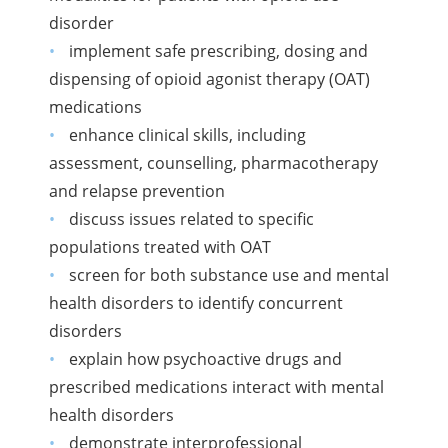
disorder
implement safe prescribing, dosing and
dispensing of opioid agonist therapy (OAT)
medications
enhance clinical skills, including
assessment, counselling, pharmacotherapy
and relapse prevention
discuss issues related to specific
populations treated with OAT
screen for both substance use and mental
health disorders to identify concurrent
disorders
explain how psychoactive drugs and
prescribed medications interact with mental
health disorders
demonstrate interprofessional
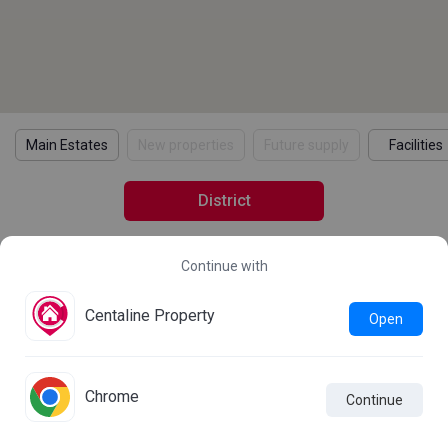
Main Estates
New properties
Future supply
Facilities
District
Continue with
2021 Census Statistics
Details
Learn more about the 2021 Population Census
Centaline Property
Open
Statistics
Chrome
Continue

Live Chat
Comparison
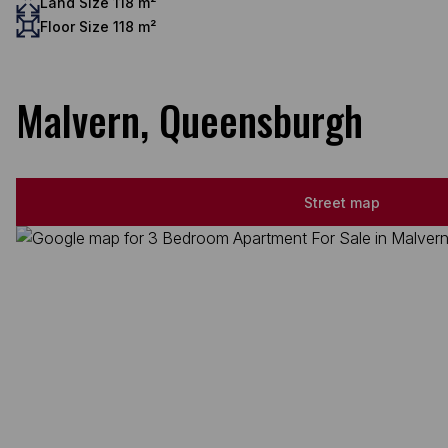
Land Size 118 m²
Floor Size 118 m²
Malvern, Queensburgh
Street map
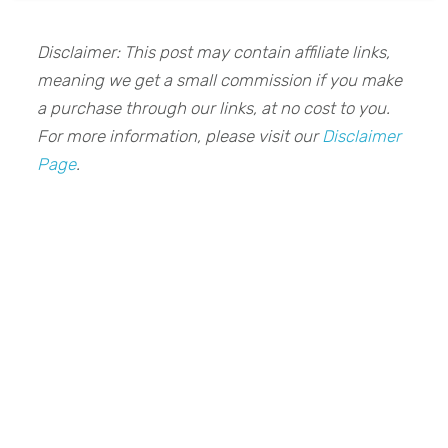
Disclaimer: This post may contain affiliate links,
meaning we get a small commission if you make
a purchase through our links, at no cost to you.
For more information, please visit our
Disclaimer
Page
.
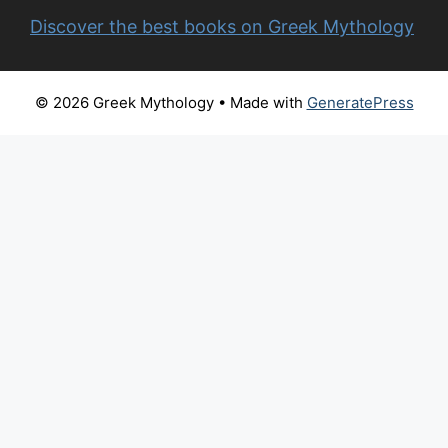
Discover the best books on Greek Mythology
© 2026 Greek Mythology
• Made with
GeneratePress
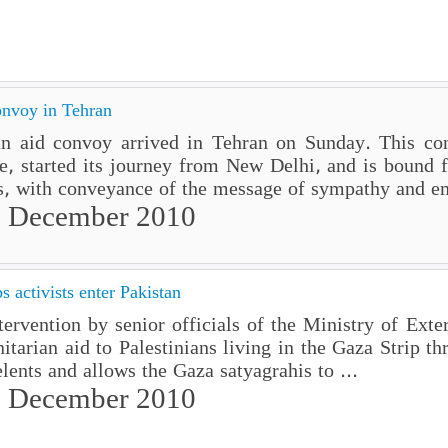
onvoy in Tehran
 aid convoy arrived in Tehran on Sunday. This conv
ne, started its journey from New Delhi, and is bound 
s, with conveyance of the message of sympathy and em
 December 2010
s activists enter Pakistan
ention by senior officials of the Ministry of Extern
itarian aid to Palestinians living in the Gaza Strip th
nts and allows the Gaza satyagrahis to ...
 December 2010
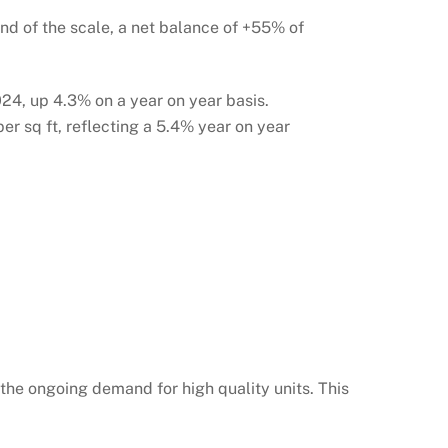
end of the scale, a net balance of +55% of
024, up 4.3% on a year on year basis.
er sq ft, reflecting a 5.4% year on year
g the ongoing demand for high quality units. This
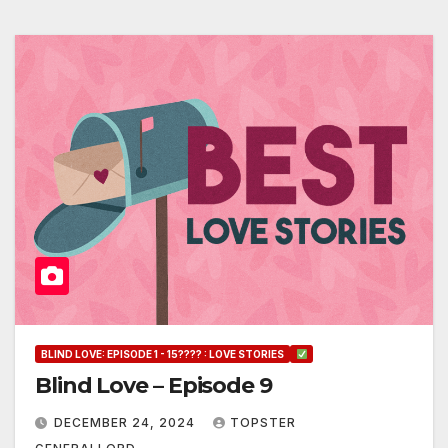
BLIND LOVE: EPISODE 1 - 15???? : LOVE STORIES
Blind Love – Episode 9
DECEMBER 24, 2024
TOPSTER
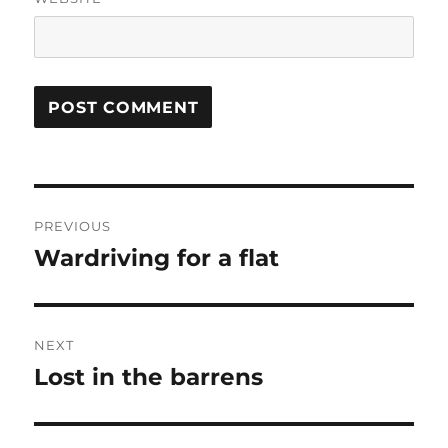
Post
PREVIOUS
navigation
Wardriving for a flat
Previous
post:
NEXT
Lost in the barrens
Next
post:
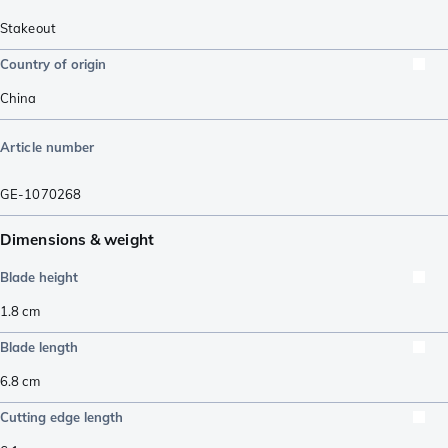
Stakeout
Country of origin
China
Article number
GE-1070268
Dimensions & weight
Blade height
1.8
cm
Blade length
6.8
cm
Cutting edge length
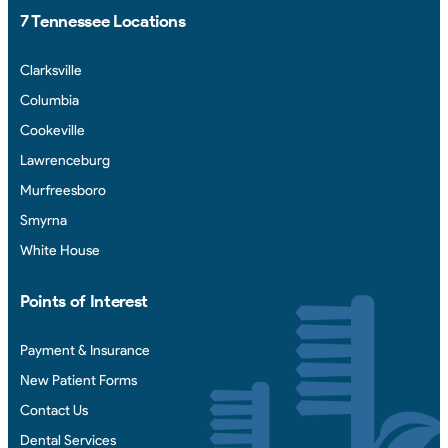
7 Tennessee Locations
Clarksville
Columbia
Cookeville
Lawrenceburg
Murfreesboro
Smyrna
White House
Points of Interest
Payment & Insurance
New Patient Forms
Contact Us
Dental Services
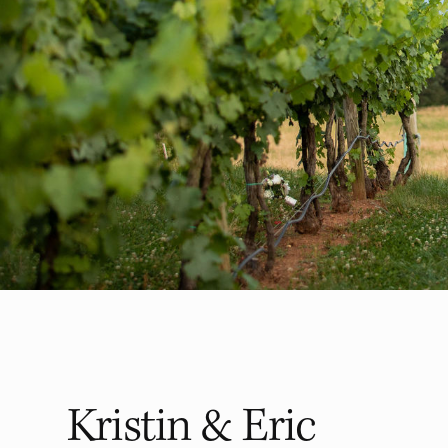
Kristin & Eric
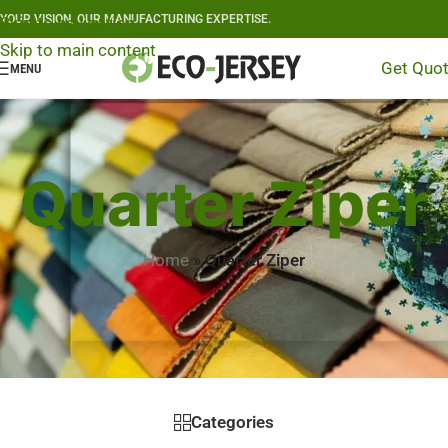
YOUR VISION, OUR MANUFACTURING EXPERTISE.
Skip to navigation
Skip to main content
Get Quo
MENU
Quarter Ziper
Home
»
Quarter Ziper
Categories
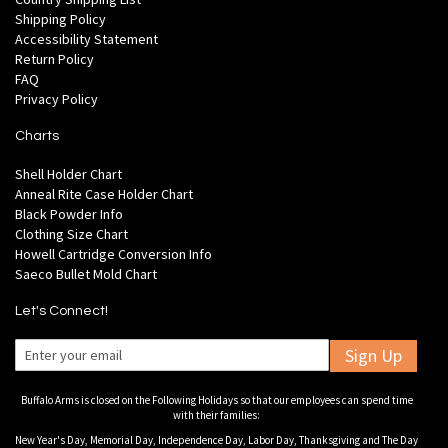
Shipping Policy
Accessibility Statement
Return Policy
FAQ
Privacy Policy
Charts
Shell Holder Chart
Anneal Rite Case Holder Chart
Black Powder Info
Clothing Size Chart
Howell Cartridge Conversion Info
Saeco Bullet Mold Chart
Let's Connect!
Sign Up
Buffalo Arms is closed on the Following Holidays so that our employees can spend time
with their families:
New Year's Day, Memorial Day, Independence Day, Labor Day, Thanksgiving and The Day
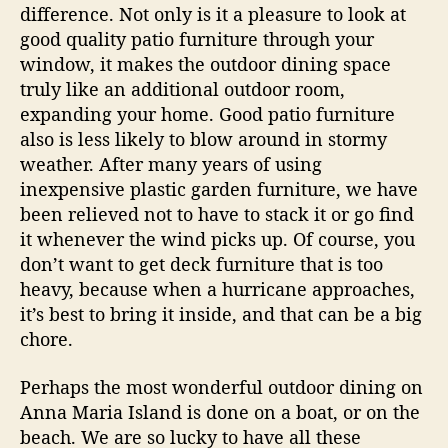
difference. Not only is it a pleasure to look at
good quality patio furniture through your
window, it makes the outdoor dining space
truly like an additional outdoor room,
expanding your home. Good patio furniture
also is less likely to blow around in stormy
weather. After many years of using
inexpensive plastic garden furniture, we have
been relieved not to have to stack it or go find
it whenever the wind picks up. Of course, you
don’t want to get deck furniture that is too
heavy, because when a hurricane approaches,
it’s best to bring it inside, and that can be a big
chore.
Perhaps the most wonderful outdoor dining on
Anna Maria Island is done on a boat, or on the
beach. We are so lucky to have all these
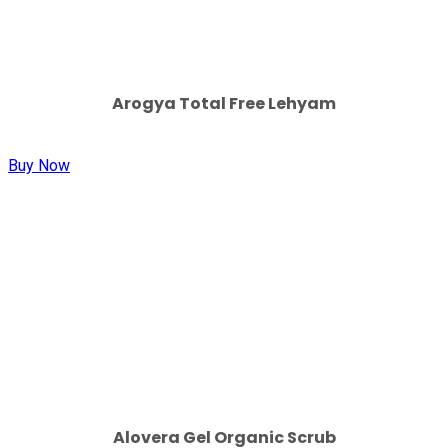
Arogya Total Free Lehyam
Buy Now
Alovera Gel Organic Scrub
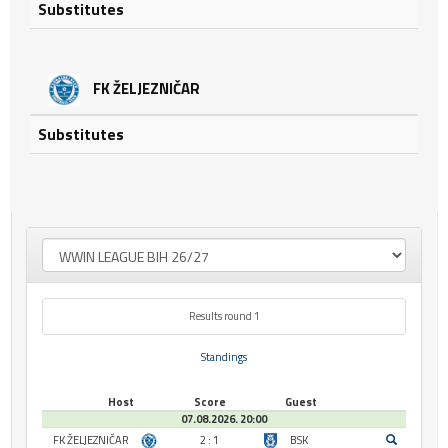
Substitutes
FK ŽELJEZNIČAR
Substitutes
Results round 1
Standings
Host
Score
Guest
07.08.2026. 20:00
FK ŽELJEZNIČAR
2 : 1
BSK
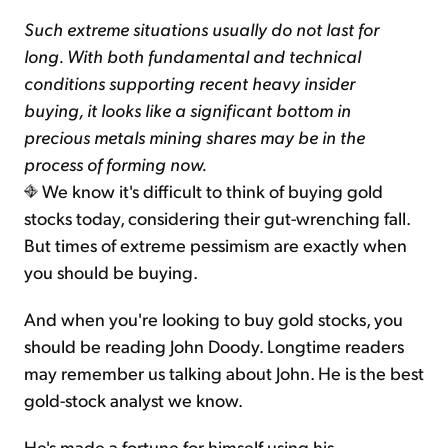
Such extreme situations usually do not last for
long. With both fundamental and technical
conditions supporting recent heavy insider
buying, it looks like a significant bottom in
precious metals mining shares may be in the
process of forming now.
We know it's difficult to think of buying gold
stocks today, considering their gut-wrenching fall.
But times of extreme pessimism are exactly when
you should be buying.
And when you're looking to buy gold stocks, you
should be reading John Doody. Longtime readers
may remember us talking about John. He is the best
gold-stock analyst we know.
He's made a fortune for himself using his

(Activity): Your task is to restate, word for word, only those lines above that fall between the line holding "also is less likely to blow around in stormy" and the line holding "Perhaps the most wonderful outdoor dining on", inclusive.

(Task output):
also is less likely to blow around in stormy
weather. After many years of using
inexpensive plastic garden furniture, we have
been relieved not to have to stack it or go find
it whenever the wind picks up. Of course, you
don’t want to get deck furniture that is too
heavy, because when a hurricane approaches,
it’s best to bring it inside, and that can be a big
chore.
Perhaps the most wonderful outdoor dining on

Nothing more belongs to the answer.